One might make a case that surgeons should simply refuse the patients
request. However, several groups have devised specific surgical strategies
for approaching recurrent preperitoneal hernias laparosocpicaly (2-4).
These include general anesthesia, transabdominal approach (no place for
the TEP here!), three laparoscopic cannullae at the level of the umbilicus,
redissection of the preperitoneal space leaving the old prosthesis in
situ followed by completion of the coverage of the myopectineal orifice
with a new prosthesis. If no hernia is evident from the laparoscopic vantage
point, a pseudo recurrence consisting of a lipoma of the cord or an encapsulated
seroma may account for the clinical findings.
Felix has suggested that a small counter incision in the groin is best
in this situation to avoid the difficult preperitoneal dissection but
others prefer to address these from the preperitoneal space (2). Medial
recurrences which are invariably near the pubic tubercle are treated by
opening the peritoneum at least 3 cm above the hernia defect in unscarred
tissue. Dissection proceeds medially and inferiorly widely opening the
space of Retzius to the opposite tubercle. It is necessary to identify
the opposite tubercle because this will assure sufficient overlap by a
new prosthesis. By staying in unscarred tissue while identifying and freeing
the bladder one avoids injury to the structure which is the major complication.
Once the space of Retzius is opened, dissection proceeds laterally across
the ipsilateral pubic tubercle and the hernia defect. It is difficult
to separate the peritoneum from the old prosthesis but nevertheless is
relatively safe because there are really no structures in harms way until
the internal ring is reached. Once sufficient overlap is achieved, a new
prosthesis is fastened in place. Lateral recurrences are more difficult
because of the scarring at the internal ring caused by the old prosthesis
and the recurrent sac. Bittner opens the preperitoneal space above the
hernia defect and gets behind the previous prosthesis so that an en bloc
mobilization of peritoneum and prosthesis from the transversalis fascia
can be accomplished (3). Dividing the inferior epigastric vessels facilitates
this. The identification and mobilization of the lateral hernia sac can
then be safely done after separation of the cord structures. A new mesh
is then slit and positioned around the cord in the opposite direction
of the original. A second unslit mesh is placed over the first again reinforcing
the entire myopectineal orifice. Finally, the prosthesis must be covered.

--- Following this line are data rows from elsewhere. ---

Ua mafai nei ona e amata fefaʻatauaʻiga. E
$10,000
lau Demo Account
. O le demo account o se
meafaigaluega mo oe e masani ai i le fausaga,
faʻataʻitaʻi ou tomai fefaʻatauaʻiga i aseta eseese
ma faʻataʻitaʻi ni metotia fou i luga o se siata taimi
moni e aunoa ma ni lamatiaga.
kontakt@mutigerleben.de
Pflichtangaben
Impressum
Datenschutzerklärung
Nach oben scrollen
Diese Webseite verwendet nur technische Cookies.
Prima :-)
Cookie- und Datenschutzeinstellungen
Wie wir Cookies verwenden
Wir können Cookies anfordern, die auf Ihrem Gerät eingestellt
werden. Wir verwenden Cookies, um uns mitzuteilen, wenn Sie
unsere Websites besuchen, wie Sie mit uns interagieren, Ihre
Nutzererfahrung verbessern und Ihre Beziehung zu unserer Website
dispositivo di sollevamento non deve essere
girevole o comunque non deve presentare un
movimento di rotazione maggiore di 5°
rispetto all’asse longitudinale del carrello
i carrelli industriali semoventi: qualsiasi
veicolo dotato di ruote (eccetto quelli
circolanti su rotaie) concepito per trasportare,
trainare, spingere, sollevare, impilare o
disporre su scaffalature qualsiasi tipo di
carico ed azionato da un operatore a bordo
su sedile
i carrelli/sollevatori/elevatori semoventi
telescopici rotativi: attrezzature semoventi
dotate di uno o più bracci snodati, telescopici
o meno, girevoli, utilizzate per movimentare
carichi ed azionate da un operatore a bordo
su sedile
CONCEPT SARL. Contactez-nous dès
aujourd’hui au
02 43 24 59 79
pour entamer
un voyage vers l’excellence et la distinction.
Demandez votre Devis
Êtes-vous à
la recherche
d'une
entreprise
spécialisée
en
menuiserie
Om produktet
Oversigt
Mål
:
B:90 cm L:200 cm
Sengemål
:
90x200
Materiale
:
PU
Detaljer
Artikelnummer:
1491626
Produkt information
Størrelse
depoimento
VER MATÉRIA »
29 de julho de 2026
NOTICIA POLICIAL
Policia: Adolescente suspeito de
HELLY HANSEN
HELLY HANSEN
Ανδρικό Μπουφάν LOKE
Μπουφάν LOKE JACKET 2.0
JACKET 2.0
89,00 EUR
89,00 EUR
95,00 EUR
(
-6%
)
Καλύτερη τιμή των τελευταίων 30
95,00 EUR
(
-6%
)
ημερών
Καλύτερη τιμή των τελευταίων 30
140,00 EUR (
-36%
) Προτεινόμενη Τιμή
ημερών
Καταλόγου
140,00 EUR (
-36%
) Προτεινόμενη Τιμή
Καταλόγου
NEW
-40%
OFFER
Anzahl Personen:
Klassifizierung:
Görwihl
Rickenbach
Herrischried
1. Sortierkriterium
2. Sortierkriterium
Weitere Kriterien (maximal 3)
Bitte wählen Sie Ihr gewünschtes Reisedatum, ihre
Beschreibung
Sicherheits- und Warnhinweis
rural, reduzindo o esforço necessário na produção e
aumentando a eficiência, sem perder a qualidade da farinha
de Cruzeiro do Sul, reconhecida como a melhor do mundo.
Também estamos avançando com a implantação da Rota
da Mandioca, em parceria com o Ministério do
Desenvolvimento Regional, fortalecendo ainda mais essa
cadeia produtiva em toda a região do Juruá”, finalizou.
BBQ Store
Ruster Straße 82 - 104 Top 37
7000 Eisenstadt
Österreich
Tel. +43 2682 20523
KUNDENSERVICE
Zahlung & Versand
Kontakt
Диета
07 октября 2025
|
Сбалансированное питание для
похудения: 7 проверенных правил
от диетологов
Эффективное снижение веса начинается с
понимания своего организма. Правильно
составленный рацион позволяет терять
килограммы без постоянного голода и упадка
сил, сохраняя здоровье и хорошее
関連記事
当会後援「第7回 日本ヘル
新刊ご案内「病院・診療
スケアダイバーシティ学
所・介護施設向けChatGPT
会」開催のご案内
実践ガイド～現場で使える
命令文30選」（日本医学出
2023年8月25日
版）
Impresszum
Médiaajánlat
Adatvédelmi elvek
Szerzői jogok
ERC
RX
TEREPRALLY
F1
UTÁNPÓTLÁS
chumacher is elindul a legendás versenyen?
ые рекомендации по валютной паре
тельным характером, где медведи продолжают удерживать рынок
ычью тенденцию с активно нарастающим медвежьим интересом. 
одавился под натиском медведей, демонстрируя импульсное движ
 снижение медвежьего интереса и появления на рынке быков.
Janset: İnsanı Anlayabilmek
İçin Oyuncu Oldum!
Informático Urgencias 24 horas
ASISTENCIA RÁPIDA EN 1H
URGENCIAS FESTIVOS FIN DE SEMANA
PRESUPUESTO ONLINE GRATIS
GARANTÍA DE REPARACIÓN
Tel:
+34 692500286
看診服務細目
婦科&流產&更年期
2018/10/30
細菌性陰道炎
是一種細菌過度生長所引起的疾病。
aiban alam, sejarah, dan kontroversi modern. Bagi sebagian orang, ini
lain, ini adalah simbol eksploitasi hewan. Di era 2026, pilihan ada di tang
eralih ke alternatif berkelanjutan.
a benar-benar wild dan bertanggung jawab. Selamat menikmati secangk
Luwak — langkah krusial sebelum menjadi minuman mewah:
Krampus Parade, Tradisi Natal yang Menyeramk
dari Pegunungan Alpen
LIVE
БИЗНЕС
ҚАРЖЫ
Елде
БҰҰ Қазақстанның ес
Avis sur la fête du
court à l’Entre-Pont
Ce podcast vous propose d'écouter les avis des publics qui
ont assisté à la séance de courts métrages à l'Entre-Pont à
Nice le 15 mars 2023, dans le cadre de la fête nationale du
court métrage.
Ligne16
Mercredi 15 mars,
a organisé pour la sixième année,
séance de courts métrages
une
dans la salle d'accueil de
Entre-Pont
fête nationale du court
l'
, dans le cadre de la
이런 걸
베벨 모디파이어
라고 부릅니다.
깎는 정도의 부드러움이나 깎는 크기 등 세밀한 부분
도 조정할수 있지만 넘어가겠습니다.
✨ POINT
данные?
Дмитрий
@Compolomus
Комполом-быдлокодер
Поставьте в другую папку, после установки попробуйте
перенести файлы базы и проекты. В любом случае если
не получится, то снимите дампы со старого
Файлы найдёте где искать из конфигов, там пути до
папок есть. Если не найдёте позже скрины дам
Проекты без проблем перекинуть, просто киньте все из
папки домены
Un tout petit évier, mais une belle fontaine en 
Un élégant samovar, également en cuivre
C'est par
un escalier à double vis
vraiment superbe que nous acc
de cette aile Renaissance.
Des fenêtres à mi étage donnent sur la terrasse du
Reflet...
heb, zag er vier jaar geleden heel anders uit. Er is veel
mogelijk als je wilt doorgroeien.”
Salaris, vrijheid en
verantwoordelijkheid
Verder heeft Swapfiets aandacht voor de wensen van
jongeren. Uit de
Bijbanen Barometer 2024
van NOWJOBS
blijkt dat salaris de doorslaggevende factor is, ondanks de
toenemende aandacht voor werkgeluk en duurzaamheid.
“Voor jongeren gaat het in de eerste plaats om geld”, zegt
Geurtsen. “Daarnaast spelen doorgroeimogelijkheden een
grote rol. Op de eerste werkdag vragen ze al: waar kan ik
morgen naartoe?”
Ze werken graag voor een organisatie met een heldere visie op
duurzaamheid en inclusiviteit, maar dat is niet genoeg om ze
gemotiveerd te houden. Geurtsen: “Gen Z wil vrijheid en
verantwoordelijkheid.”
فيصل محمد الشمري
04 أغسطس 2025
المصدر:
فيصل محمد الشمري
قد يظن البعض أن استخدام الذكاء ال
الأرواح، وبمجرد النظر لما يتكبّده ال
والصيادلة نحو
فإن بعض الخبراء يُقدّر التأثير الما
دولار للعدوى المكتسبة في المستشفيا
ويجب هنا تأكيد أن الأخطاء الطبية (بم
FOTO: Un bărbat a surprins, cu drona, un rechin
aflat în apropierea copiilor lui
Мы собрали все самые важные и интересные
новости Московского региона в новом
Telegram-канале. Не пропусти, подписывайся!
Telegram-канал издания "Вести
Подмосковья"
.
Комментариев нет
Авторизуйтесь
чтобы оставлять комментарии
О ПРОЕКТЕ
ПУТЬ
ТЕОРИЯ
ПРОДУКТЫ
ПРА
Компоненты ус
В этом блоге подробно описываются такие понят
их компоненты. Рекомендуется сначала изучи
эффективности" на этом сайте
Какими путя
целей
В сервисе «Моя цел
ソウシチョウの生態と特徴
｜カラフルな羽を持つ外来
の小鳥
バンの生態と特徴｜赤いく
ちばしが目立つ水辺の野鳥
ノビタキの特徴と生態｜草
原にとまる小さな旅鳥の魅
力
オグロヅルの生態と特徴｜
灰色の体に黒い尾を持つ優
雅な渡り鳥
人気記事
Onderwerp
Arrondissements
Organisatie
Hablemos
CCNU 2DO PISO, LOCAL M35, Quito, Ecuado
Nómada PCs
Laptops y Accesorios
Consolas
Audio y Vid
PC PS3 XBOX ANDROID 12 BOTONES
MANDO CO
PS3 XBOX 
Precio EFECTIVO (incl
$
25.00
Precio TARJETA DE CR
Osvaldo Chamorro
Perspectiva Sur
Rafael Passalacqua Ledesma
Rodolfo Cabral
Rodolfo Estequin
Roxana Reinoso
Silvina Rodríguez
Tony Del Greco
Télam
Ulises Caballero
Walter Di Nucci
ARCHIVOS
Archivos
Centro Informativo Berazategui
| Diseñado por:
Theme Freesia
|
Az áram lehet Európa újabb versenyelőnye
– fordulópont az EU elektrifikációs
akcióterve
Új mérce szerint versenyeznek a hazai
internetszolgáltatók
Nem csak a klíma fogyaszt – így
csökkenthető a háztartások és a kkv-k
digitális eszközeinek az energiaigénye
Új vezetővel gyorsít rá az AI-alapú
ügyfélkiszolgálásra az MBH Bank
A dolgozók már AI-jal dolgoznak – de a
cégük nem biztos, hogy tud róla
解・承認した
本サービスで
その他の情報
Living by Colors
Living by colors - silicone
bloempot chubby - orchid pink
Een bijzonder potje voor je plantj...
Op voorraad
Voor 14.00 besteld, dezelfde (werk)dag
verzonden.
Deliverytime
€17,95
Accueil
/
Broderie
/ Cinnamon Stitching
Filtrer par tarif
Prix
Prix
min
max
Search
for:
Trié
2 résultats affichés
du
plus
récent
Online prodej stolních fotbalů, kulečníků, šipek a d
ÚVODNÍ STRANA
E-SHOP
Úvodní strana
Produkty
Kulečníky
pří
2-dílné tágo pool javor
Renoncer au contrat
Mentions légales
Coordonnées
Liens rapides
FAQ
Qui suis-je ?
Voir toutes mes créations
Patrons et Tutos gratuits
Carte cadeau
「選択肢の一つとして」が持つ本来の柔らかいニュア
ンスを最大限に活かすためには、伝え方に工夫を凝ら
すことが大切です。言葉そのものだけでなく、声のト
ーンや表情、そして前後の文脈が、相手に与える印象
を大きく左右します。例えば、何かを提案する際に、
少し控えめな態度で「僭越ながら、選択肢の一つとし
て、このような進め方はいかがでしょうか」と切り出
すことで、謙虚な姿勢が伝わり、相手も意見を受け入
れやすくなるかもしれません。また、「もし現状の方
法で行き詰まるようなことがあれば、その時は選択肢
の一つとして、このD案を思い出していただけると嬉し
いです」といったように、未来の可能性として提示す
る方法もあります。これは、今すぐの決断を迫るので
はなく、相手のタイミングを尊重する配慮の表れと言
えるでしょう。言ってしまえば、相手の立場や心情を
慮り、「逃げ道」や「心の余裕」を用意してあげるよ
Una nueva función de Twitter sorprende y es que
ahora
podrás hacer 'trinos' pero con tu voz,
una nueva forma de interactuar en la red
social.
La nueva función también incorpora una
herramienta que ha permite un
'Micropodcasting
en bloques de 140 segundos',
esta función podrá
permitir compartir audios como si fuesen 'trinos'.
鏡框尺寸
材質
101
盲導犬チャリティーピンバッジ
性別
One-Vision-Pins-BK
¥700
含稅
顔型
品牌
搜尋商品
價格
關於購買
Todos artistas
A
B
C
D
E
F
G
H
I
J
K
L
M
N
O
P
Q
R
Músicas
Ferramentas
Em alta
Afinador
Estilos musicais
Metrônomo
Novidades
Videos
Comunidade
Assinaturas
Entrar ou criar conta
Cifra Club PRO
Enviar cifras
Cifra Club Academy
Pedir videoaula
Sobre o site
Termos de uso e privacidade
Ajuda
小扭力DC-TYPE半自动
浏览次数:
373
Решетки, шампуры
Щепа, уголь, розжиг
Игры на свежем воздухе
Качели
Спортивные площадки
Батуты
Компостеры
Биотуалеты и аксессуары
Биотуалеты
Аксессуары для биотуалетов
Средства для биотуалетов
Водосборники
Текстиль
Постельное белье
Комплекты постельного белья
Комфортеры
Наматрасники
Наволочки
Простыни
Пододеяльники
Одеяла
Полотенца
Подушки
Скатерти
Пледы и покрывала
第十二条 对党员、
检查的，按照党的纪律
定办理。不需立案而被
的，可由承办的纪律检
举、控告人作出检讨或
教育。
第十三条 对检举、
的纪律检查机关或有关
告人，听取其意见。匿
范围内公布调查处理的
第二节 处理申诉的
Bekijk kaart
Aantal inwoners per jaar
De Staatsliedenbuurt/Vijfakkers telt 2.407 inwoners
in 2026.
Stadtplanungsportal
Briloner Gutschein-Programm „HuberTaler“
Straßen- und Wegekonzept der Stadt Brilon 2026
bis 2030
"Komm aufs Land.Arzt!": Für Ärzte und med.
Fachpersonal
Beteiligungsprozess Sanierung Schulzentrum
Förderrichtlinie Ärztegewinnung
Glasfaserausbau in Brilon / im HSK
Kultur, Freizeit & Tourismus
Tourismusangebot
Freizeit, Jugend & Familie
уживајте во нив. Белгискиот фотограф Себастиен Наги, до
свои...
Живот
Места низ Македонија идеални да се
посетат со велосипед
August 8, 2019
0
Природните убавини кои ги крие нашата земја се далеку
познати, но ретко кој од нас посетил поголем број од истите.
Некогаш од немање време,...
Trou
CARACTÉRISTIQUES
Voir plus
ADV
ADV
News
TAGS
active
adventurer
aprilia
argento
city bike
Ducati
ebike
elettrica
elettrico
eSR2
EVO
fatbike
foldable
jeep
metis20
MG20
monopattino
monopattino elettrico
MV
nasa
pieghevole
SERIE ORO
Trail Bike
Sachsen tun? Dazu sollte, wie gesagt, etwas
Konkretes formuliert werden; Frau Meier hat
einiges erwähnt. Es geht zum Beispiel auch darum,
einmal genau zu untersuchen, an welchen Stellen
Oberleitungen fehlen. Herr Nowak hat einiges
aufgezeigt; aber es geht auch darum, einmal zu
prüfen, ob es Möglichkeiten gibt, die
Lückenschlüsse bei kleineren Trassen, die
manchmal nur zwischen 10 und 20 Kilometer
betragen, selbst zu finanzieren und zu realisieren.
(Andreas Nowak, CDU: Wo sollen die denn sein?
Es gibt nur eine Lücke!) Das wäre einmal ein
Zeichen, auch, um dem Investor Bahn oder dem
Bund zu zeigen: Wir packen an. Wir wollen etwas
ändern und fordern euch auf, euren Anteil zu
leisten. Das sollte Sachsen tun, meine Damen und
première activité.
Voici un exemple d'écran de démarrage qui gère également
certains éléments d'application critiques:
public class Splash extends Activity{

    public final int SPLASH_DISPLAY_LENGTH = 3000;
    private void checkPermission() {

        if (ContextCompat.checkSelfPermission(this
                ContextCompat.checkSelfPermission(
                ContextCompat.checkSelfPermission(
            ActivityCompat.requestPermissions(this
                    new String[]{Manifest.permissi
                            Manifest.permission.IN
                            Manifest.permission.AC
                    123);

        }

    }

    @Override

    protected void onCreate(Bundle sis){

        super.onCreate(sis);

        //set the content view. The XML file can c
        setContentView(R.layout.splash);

Peritoneum is best but sometimes it is so shredded that an omental flap
is necessary.
So just who should be performing these operations? Any surgeon who has
attempted this difficult procedure knows the significant risk for complications
including bladder injury, damage to the cord structures and even major
vascular injury. Indeed the most experienced group in the world with this
procedure reported two bladder injuries and one cord damage in 46 patients
(6.5%). Although admittedly self-serving, I believe this procedure should
only be performed in specialty centers with sufficient experience.
- Lowham AS, Filipi CJ, Fitzgibbons
RJ Jr, Stoppa R, Wantz GE, Felix EL, Crafton WB. Mechanisms of hernia
recurrence after preperitoneal mesh repair. Traditional and laparoscopic.
Ann Surg 1997 Apr;225(4):422-31.
- Félix EL. A unified
approach to recurrent laparoscopic hernia repairs. Surg Endosc 2001
Sep;15(9):969-71.
- Leibl BJ, Schmedt CG, Kraft K,
Ulrich M, Bittner R. Recurrence after endoscopic transperitoneal
hernia repair (TAPP): causes, reparative techniques, and results of
the reoperation. J Am Coll Surg 2000 Jun;190(6):651-5.
- Knook MTT, Weidema WE, Stassen LPS, van Steensel
CJ. Laparoscopic repair of recurrent inguinal hernias after endoscopic
herniorrhaphy. Surg Endosc 13:1145-1147 (1999).